My Code Review Checklist
At Blinq I reviewed code from a team of engineers across three time zones. Most code review advice is vague — "look for bugs" or "check the style." Here's the actual checklist I used, in priority order.
1. does it do what the ticket says?
Before reading a single line of code, I read the PR description and the linked ticket. Then I check: does this diff actually solve the stated problem? Not "does the code work" — does it solve the right problem?
I've approved technically flawless PRs that implemented the wrong thing. The code was clean, tested, and well-structured. It just didn't address the user's actual need. Now I check this first.
2. correctness at the boundaries
Most bugs live at boundaries: input validation, API responses, database queries, auth checks. I read these sections carefully and ask:
- What happens with empty input?
- What happens with null or undefined?
- What if the database query returns zero rows?
- What if the API returns a 500?
- What if the user isn't authenticated?
If the code doesn't handle these cases explicitly, I flag it. "Happy path works" is necessary but insufficient.
// This handles only the happy path
const user = await getUser(userId);
return user.name;
// This handles the boundary
const user = await getUser(userId);
if (!user) {
throw new NotFoundError(`User ${userId} not found`);
}
return user.name;Simple example, but this pattern — unchecked return values from async operations — accounts for maybe 30% of the bugs I catch in review.
3. naming tells you everything
If I can't understand what a function does from its name, it's either named wrong or doing too much. Both are problems.
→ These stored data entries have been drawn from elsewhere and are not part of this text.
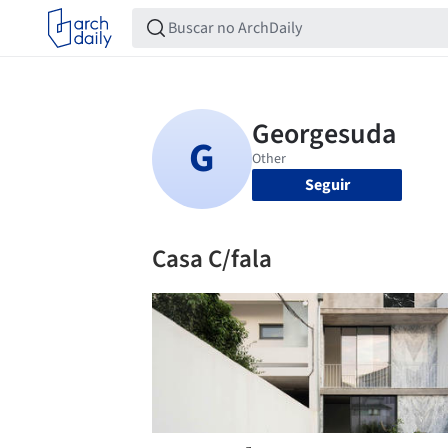
Seguir
Casa C/fala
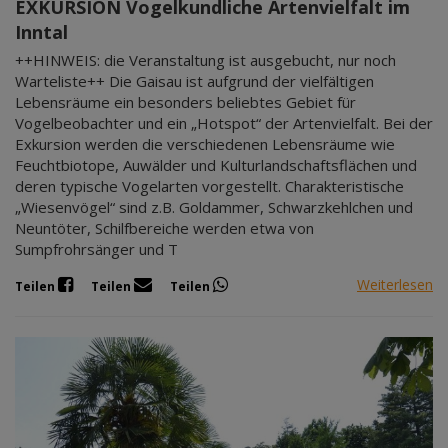
EXKURSION Vogelkundliche Artenvielfalt im
Inntal
++HINWEIS: die Veranstaltung ist ausgebucht, nur noch
Warteliste++ Die Gaisau ist aufgrund der vielfältigen
Lebensräume ein besonders beliebtes Gebiet für
Vogelbeobachter und ein „Hotspot“ der Artenvielfalt. Bei der
Exkursion werden die verschiedenen Lebensräume wie
Feuchtbiotope, Auwälder und Kulturlandschaftsflächen und
deren typische Vogelarten vorgestellt. Charakteristische
„Wiesenvögel“ sind z.B. Goldammer, Schwarzkehlchen und
Neuntöter, Schilfbereiche werden etwa von
Sumpfrohrsänger und T
Weiterlesen
Teilen
Teilen
Teilen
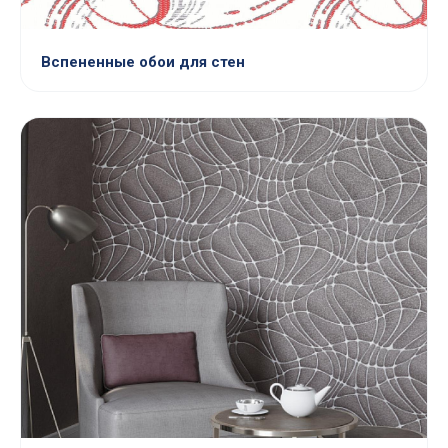
Вспененные обои для стен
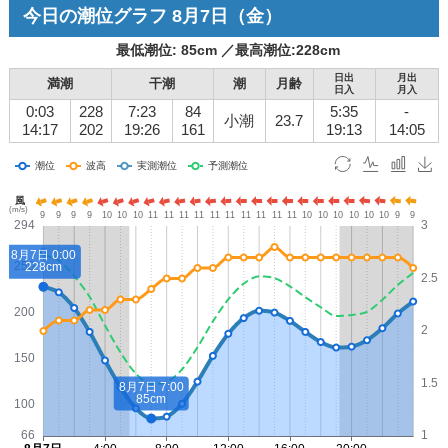
今日の潮位グラフ
8月7日
（金）
最低潮位:
85
cm ／
最高潮位:
228
cm
日出
月出
満潮
干潮
潮
月齢
日入
月入
0:03
228
7:23
84
5:35
-
小潮
23.7
14:17
202
19:26
161
19:13
14:05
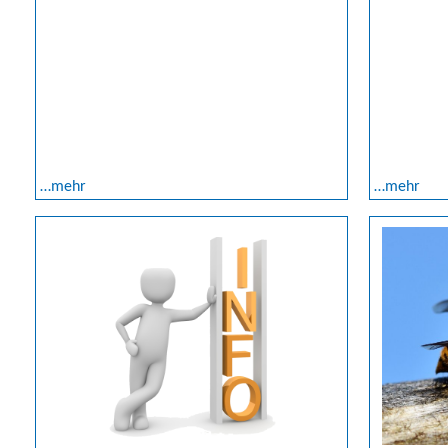
…mehr
…mehr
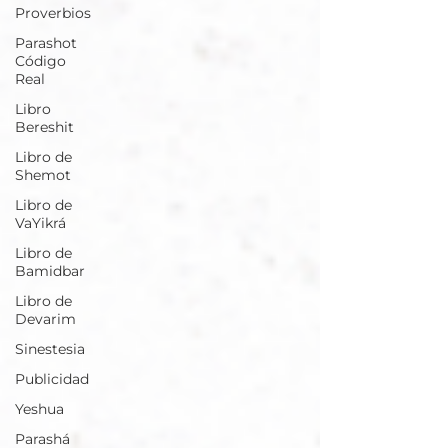
Proverbios
Parashot
Código
Real
Libro
Bereshit
Libro de
Shemot
Libro de
VaYikrá
Libro de
Bamidbar
Libro de
Devarim
Sinestesia
Publicidad
Yeshua
Parashá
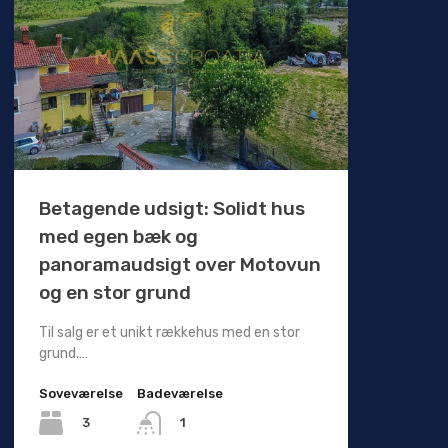
Betagende udsigt: Solidt hus
med egen bæk og
panoramaudsigt over Motovun
og en stor grund
Til salg er et unikt rækkehus med en stor
grund.…
Soveværelse
Badeværelse
3
1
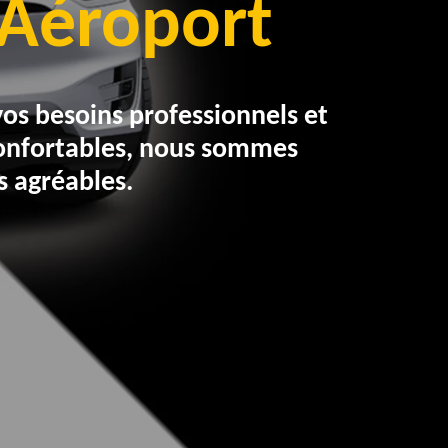
t Aéroport
vos besoins professionnels et
confortables, nous sommes
s agréables.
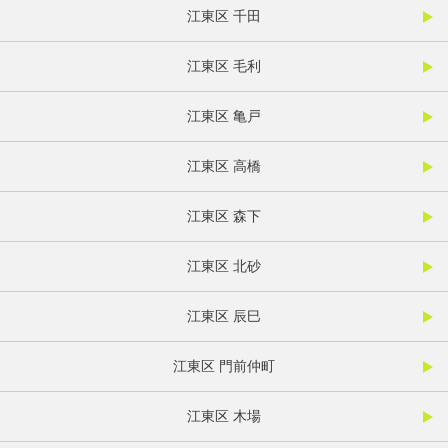
江東区 千田
江東区 毛利
江東区 亀戸
江東区 高橋
江東区 森下
江東区 北砂
江東区 辰巳
江東区 門前仲町
江東区 木場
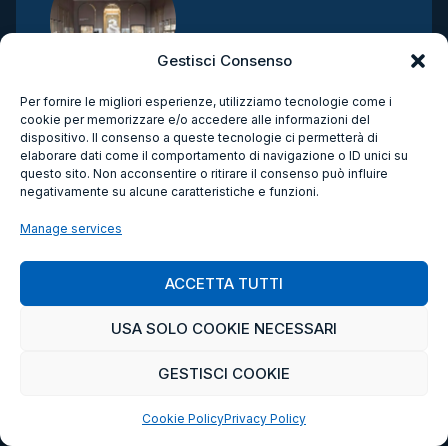
Gestisci Consenso
Per fornire le migliori esperienze, utilizziamo tecnologie come i
cookie per memorizzare e/o accedere alle informazioni del
dispositivo. Il consenso a queste tecnologie ci permetterà di
elaborare dati come il comportamento di navigazione o ID unici su
questo sito. Non acconsentire o ritirare il consenso può influire
negativamente su alcune caratteristiche e funzioni.
Manage services
ACCETTA TUTTI
Remiam
USA SOLO COOKIE NECESSARI
GESTISCI COOKIE
READ MORE
Cookie Policy
Privacy Policy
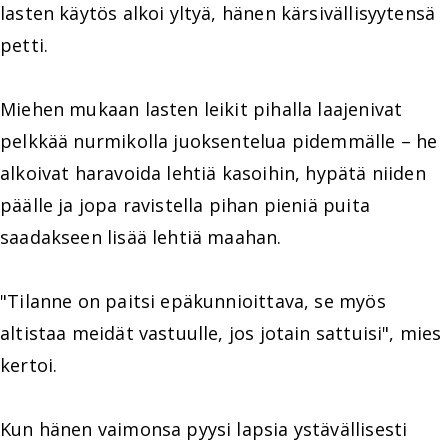
lasten käytös alkoi yltyä, hänen kärsivällisyytensä
petti.
Miehen mukaan lasten leikit pihalla laajenivat
pelkkää nurmikolla juoksentelua pidemmälle – he
alkoivat haravoida lehtiä kasoihin, hypätä niiden
päälle ja jopa ravistella pihan pieniä puita
saadakseen lisää lehtiä maahan.
"Tilanne on paitsi epäkunnioittava, se myös
altistaa meidät vastuulle, jos jotain sattuisi", mies
kertoi.
Kun hänen vaimonsa pyysi lapsia ystävällisesti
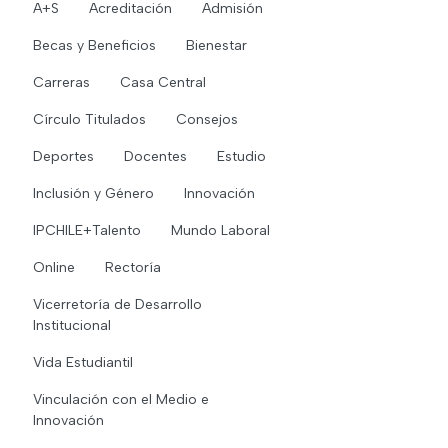
A+S
Acreditación
Admisión
Becas y Beneficios
Bienestar
Carreras
Casa Central
Círculo Titulados
Consejos
Deportes
Docentes
Estudio
Inclusión y Género
Innovación
IPCHILE+Talento
Mundo Laboral
Online
Rectoría
Vicerretoría de Desarrollo
Institucional
Vida Estudiantil
Vinculación con el Medio e
Innovación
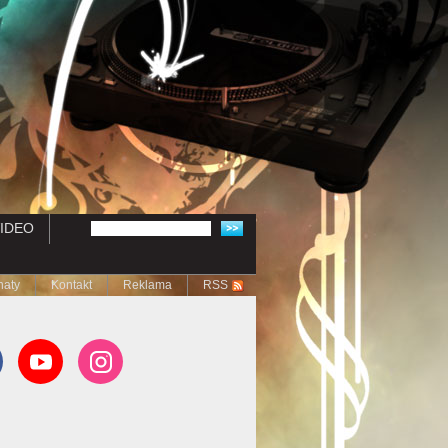
IDEO
naty
Kontakt
Reklama
RSS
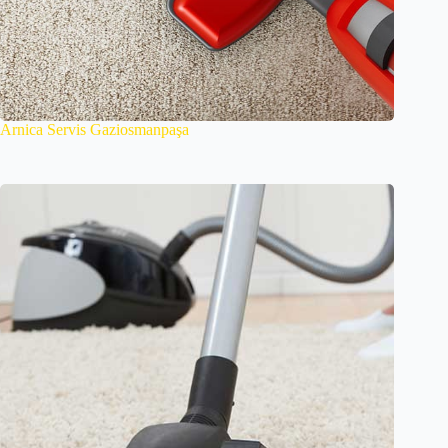
Arnica Servis Gaziosmanpaşa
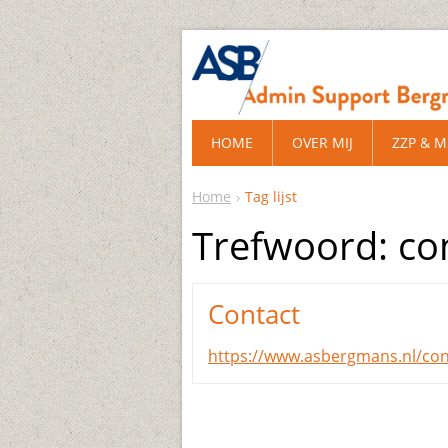
HOME
OVER MIJ
ZZP & 
Home
Tag lijst
Trefwoord: co
Contact
https://www.asbergmans.nl/con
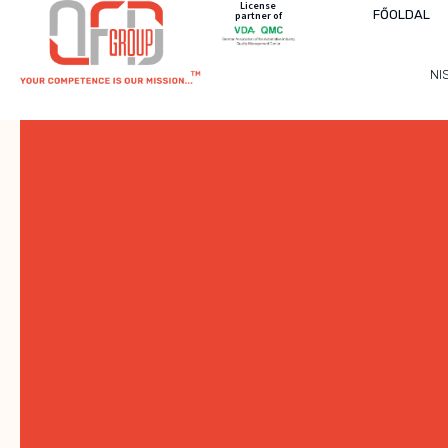
License
FŐOLDAL
partner of
NI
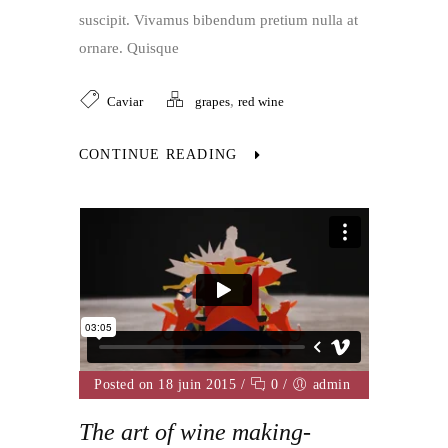
suscipit. Vivamus bibendum pretium nulla at
ornare. Quisque
,
Caviar
grapes
red wine
CONTINUE READING
Posted on 18 juin 2015
/
0
/
admin
The art of wine making-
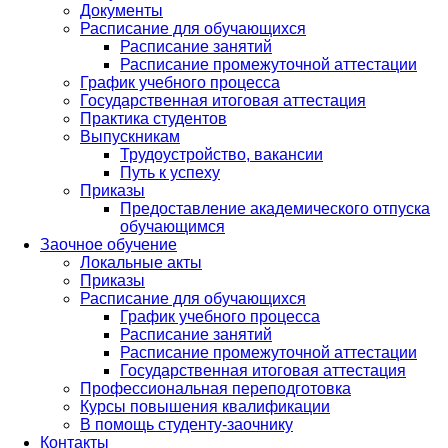
Документы
Расписание для обучающихся
Расписание занятий
Расписание промежуточной аттестации
График учебного процесса
Государственная итоговая аттестация
Практика студентов
Выпускникам
Трудоустройство, вакансии
Путь к успеху
Приказы
Предоставление академического отпуска
обучающимся
Заочное обучение
Локальные акты
Приказы
Расписание для обучающихся
График учебного процесса
Расписание занятий
Расписание промежуточной аттестации
Государственная итоговая аттестация
Профессиональная переподготовка
Курсы повышения квалификации
В помощь студенту-заочнику
Контакты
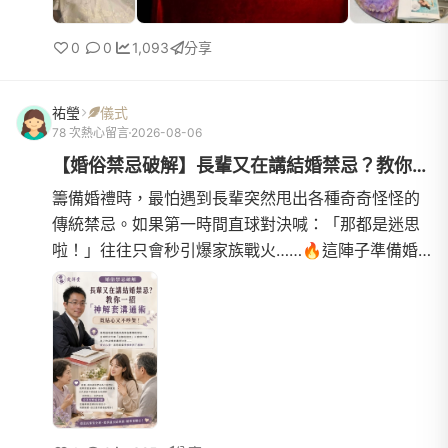
0
0
1,093
分享
祐瑩
儀式
78 次熱心留言
2026-08-06
【婚俗禁忌破解】長輩又在講結婚禁忌？教你一招「神解套溝通術」...
籌備婚禮時，最怕遇到長輩突然甩出各種奇奇怪怪的
傳統禁忌。如果第一時間直球對決喊：「那都是迷思
啦！」往往只會秒引爆家族戰火……🔥這陣子準備婚
事體會到：高情商溝通的核心，千萬不要正面否定長
輩的信仰！直接嗆「...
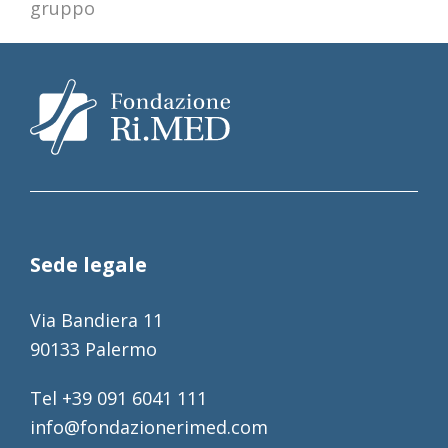
gruppo
Sede legale
Via Bandiera 11
90133 Palermo
Tel +39 091 6041 111
info@fondazionerimed.com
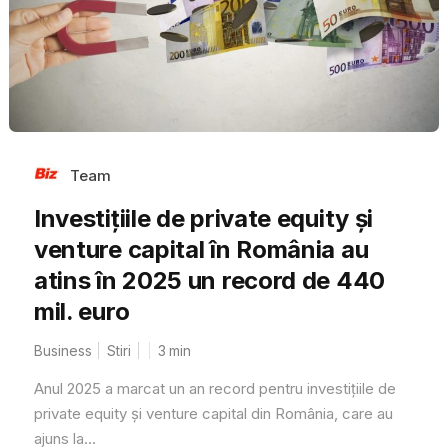
Team
Investițiile de private equity și
venture capital în România au
atins în 2025 un record de 440
mil. euro
Business
Stiri
3
min
Anul 2025 a marcat un an record pentru investițiile de
private equity și venture capital din România, care au
ajuns la...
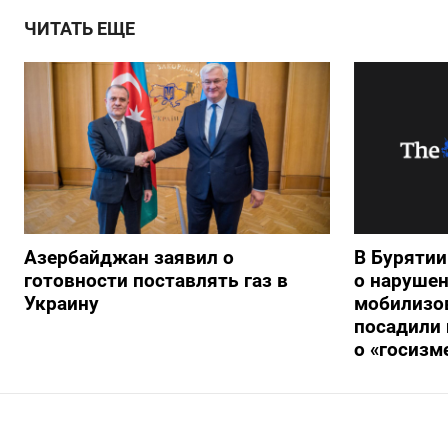
ЧИТАТЬ ЕЩЕ
Азербайджан заявил о
В Буряти
готовности поставлять газ в
о нарушен
Украину
мобилизо
посадили 
о «госизм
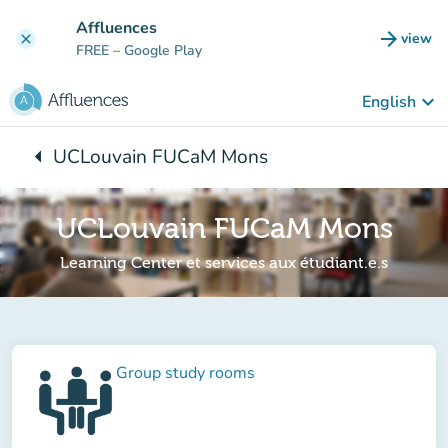
Go to main content
Affluences
arrow_forward
view
clear
(new t
FREE
– Google Play
keyboard_arrow_down
English
arrow_left
UCLouvain FUCaM Mons
Back to:
UCLouvain FUCaM Mons
Learning Center et services aux étudiant.e.s
Group study rooms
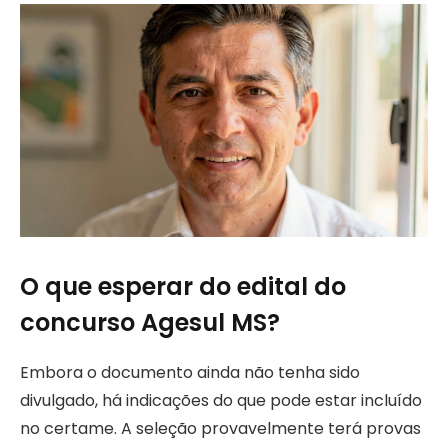
O que esperar do edital do
concurso Agesul MS?
Embora o documento ainda não tenha sido
divulgado, há indicações do que pode estar incluído
no certame. A seleção provavelmente terá provas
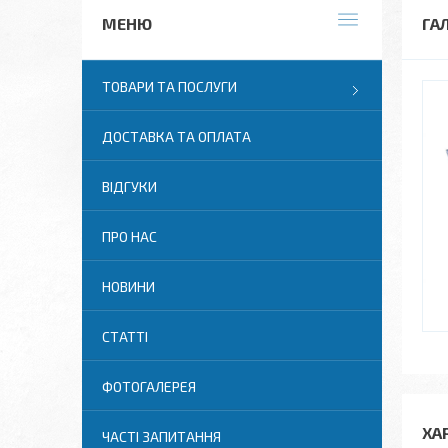
ГА
ТОВАРИ ТА ПОСЛУГИ
ДОСТАВКА ТА ОПЛАТА
ВІДГУКИ
ПРО НАС
НОВИНИ
СТАТТІ
ФОТОГАЛЕРЕЯ
ХА
ЧАСТІ ЗАПИТАННЯ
Bad names I see constantly:
handleData— what data? Handle how?processItem— what processing?utils.ts— the junk drawer of codebasestemp,data2,newArr— local variables that give zero context
Good naming is documentation. calculateAssessmentScore, validateCandidateResponse, formatTimestampForDisplay. You read the function name and you know what it does, what it takes, and what it returns. The implementation should confirm that expectation, not surprise you.
4. the test gap
I check what's tested and what isn't. Specifically:
- Are the boundary conditions from step 2 tested?
- If new behavior was added, are there tests for it?
- If behavior changed, were existing tests updated?
- Are the tests actually asserting something meaningful, or just checking that the function doesn't throw?
I watch out for tests that pass by accident:
// This test always passes — it asserts nothing
it("should process the data", async () => {
const result = await processData(input);
expect(result).toBeDefined(); // almost everything is "defined"
});A test that can't fail isn't a test. It's a comment.
5. complexity budget
Every function gets a complexity budget. If a function has more than one nested conditional, a loop inside a conditional, or more than 30 lines, I ask: can this be split?
Not because short functions are inherently better, but because long, nested functions are where bugs hide. They have more possible execution paths than a human can track during review. If I can't hold the entire function in my head, I can't review it confidently.
6. the "what if this is wrong?" test
For critical code paths — auth, payments, scoring, data deletion — I mentally invert the logic and ask: what's the worst thing that happens if this code has a bug?
If the answer is "wrong color on a button," I move on. If the answer is "unauthorized users see other people's data," I read every line twice and check the tests three times.
Risk-weighted reviewing. Spend your attention budget where the consequences are highest.
7. does it match the codebase?
Consistency matters more than personal preference. If the codebase uses camelCase, don't introduce snake_case. If there's a useQuery wrapper, don't raw-dog fetch in a new component. If there's an established error handling pattern, follow it.
Inconsistency in a codebase adds cognitive load for everyone who reads it later. The best code in a PR is code that looks like it was written by the same person who wrote everything else.
what I don't do
I don't nitpick formatting. That's what Prettier and ESLint are for. If the linter passes, the style is fine. I don't argue about tabs vs. spaces or trailing commas. Automate that and move on.
I don't demand explanatory comments on clear code. If the function name and type signature explain the behavior, a comment just adds noise to maintain.
I don't block PRs on preferences. If the code is correct, tested, handles edge cases, and matches the codebase patterns, it ships. Even if I would have written it differently.